They converged yesterday, in Abuja at the third Prof. Uche Uwaleke (PUU) Colloquium on Capital Markets, with the theme, “Future-proofing Africa-wide Economic
Integration: Infrastructure, Innovation, and Capital Markets, which was convened by Nigeria’s first professor of capital markets, Prof. Uche Uwaleke.
Some of the personalities at the event were Nigeria’s Representative at the World Trade Organisation (WTO), Prof. Ngozi Egbuna; Director General, Debt Management Office (DMO), Patience Oniha; Accountant General of the Federation (AGF), Shamsedeen Ogunjimi; serving and retired vice chancellors of various public and private universities; capital market regulators, and lawmakers, including the Senate Committee Chairman on Capital Markets and Institutions, Senator Osita Izunaso, among others.

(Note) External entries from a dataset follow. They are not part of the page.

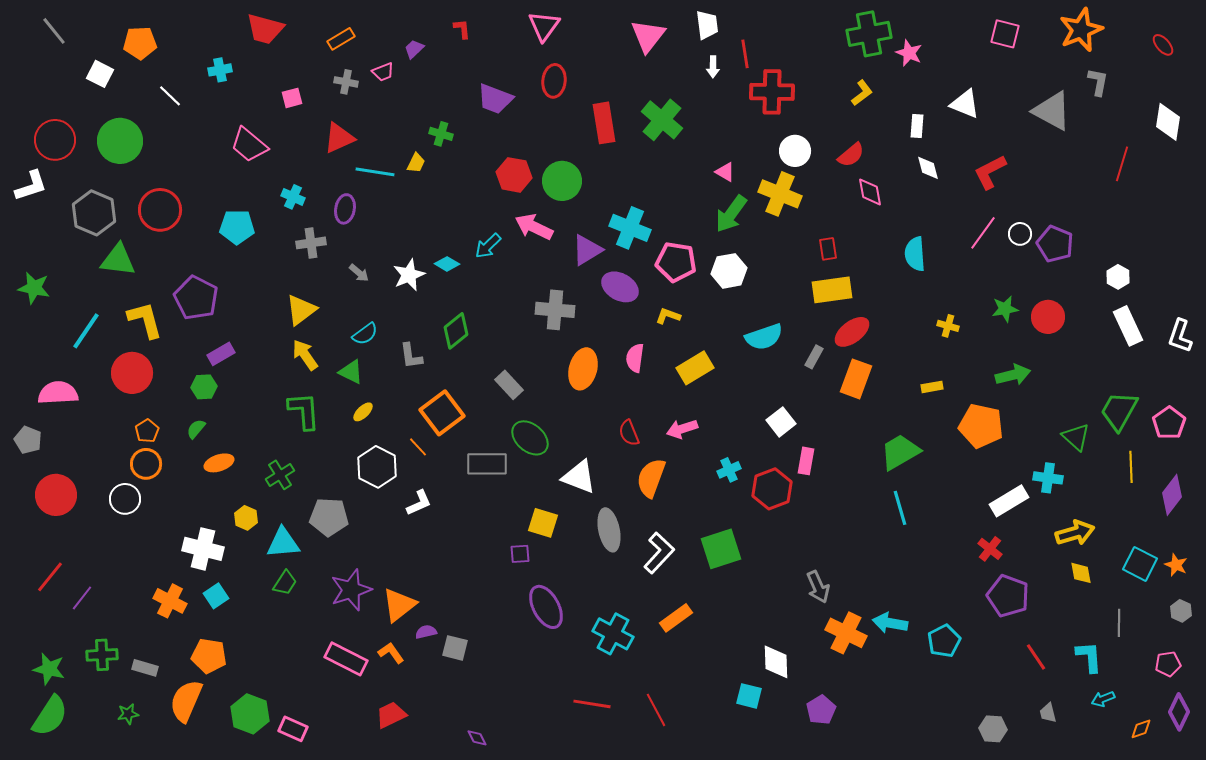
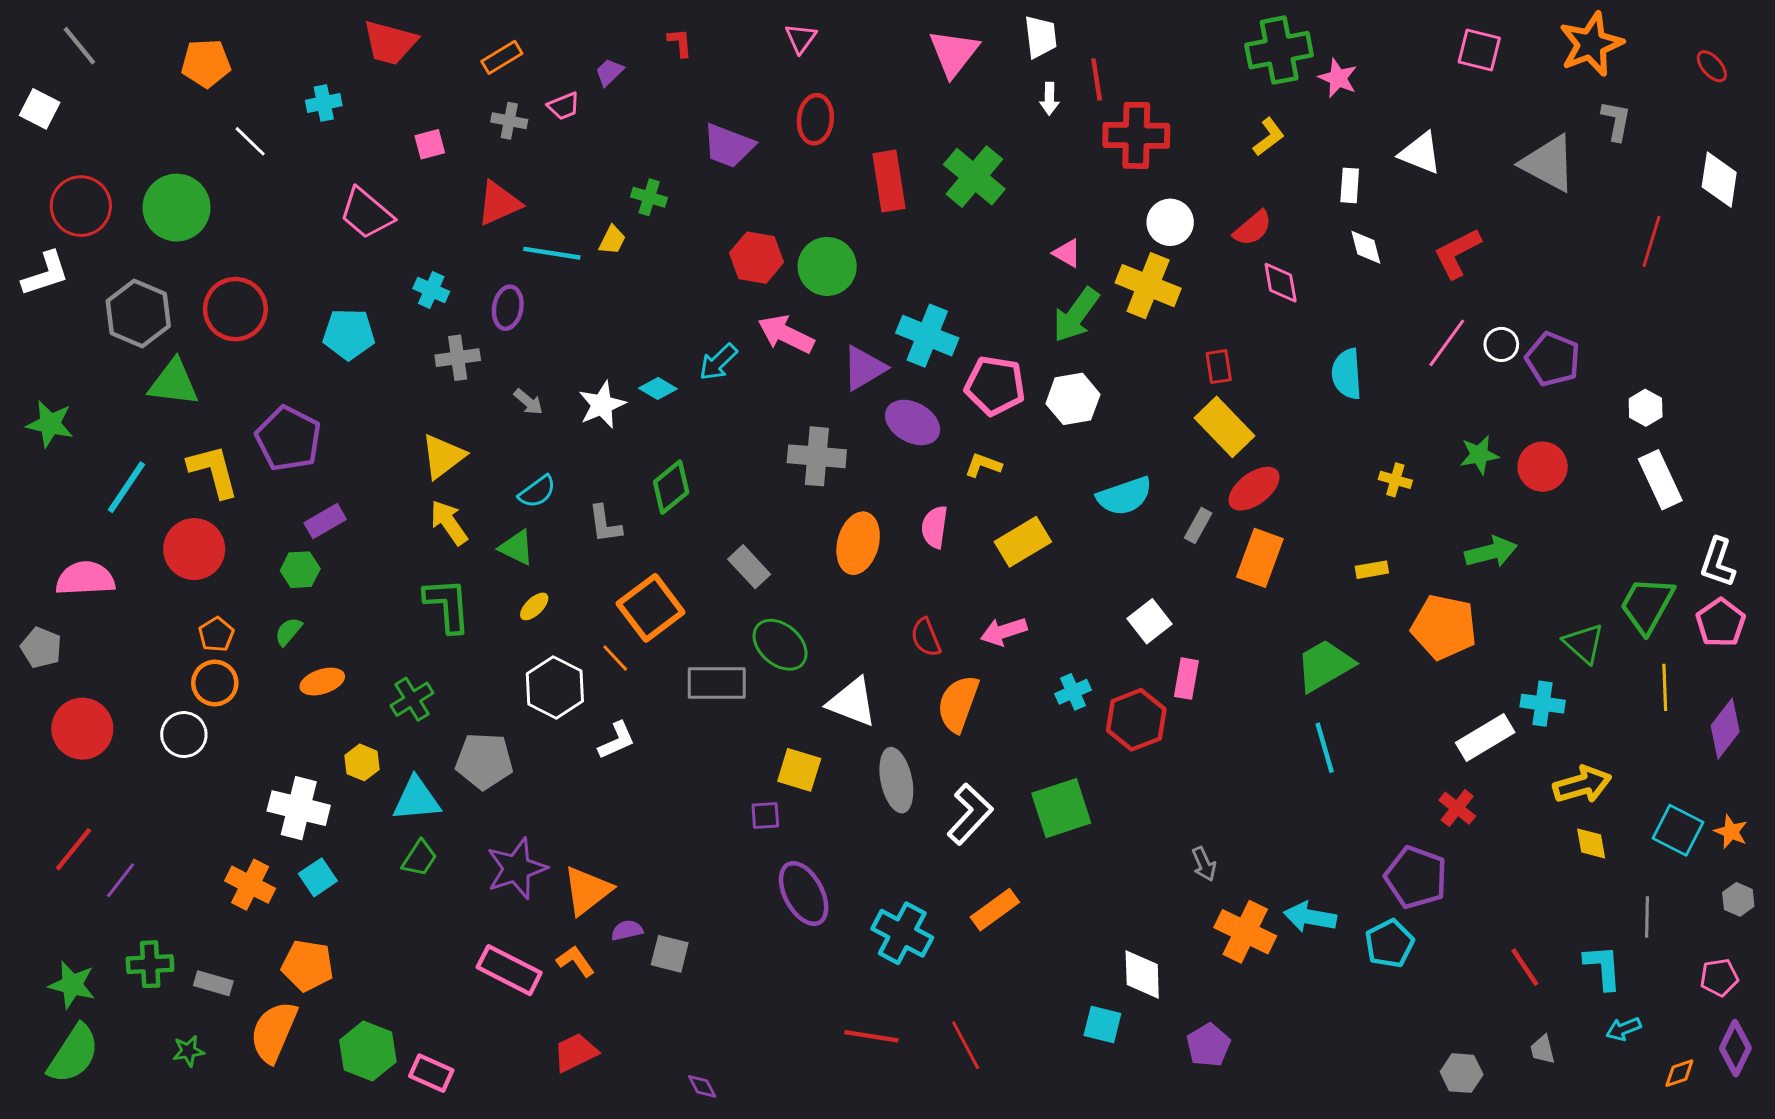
pink triangle: (544, 26) -> (801, 38), size x0.7
white square: (100, 74) -> (40, 109), moved
yellow rectangle: (832, 290) -> (1225, 427), turned 54
white L-shape: (1180, 336) -> (1718, 562), moved
gray arrow: (818, 587) -> (1204, 864), size x0.7
purple pentagon: (1008, 596) -> (1416, 877), moved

The experts noted that while the African Continental Free Trade Area (AfCFTA) provides a historic opportunity to expand intra-African trade and catalyse industrialisation, its success was heavily dependent on a disciplined implementation and institutional alignment across member states.
A communique issued at the colloquium alluded to the central role of macroeconomic stability, underscoring the fact that Africa’s integration agenda cannot thrive amid volatile exchange rates, high inflation, fiscal imbalances and policy inconsistency.

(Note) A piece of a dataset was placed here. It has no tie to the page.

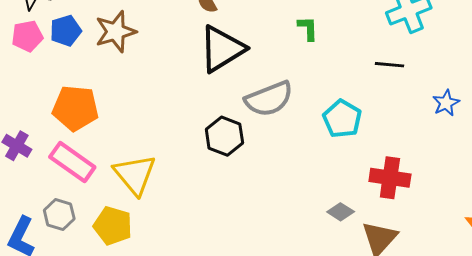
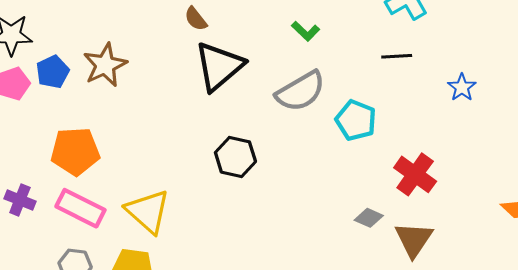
green L-shape: (308, 28) -> (306, 31), turned 144
gray semicircle: (269, 99) -> (301, 91), moved
red cross: (390, 178) -> (415, 174), turned 36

According to the experts, sustainable cross-border capital flows and long-term infrastructure financing require predictable monetary policy frameworks, price stability and credible fiscal management.
They also cited infrastructure deficits as a major constraint to integration, adding that inadequate transport networks, unreliable energy supply and gaps in digital connectivity constitute barriers limiting intra-African trade and competitiveness. According to them, energy security, in particular, constituted a fundamental to industrial expansion and regional value chain development.
The participants equally recommended a more active role for the capital markets in mobilising long-term domestic savings into productive investments that can transform economies.
The experts also called for innovative funding models, including blended finance structures, infrastructure bonds, green bonds and strengthened public-private partnerships.
Acknowledging that AfCFTA provides a strong legal framework, they, however, noted that persistent non-tariff barriers, customs bottlenecks and inconsistent standards remain significant bottlenecks, even as they canvassed improved trade facilitation systems and closer alignment with global trade obligations to ensure smoother movement of goods and services.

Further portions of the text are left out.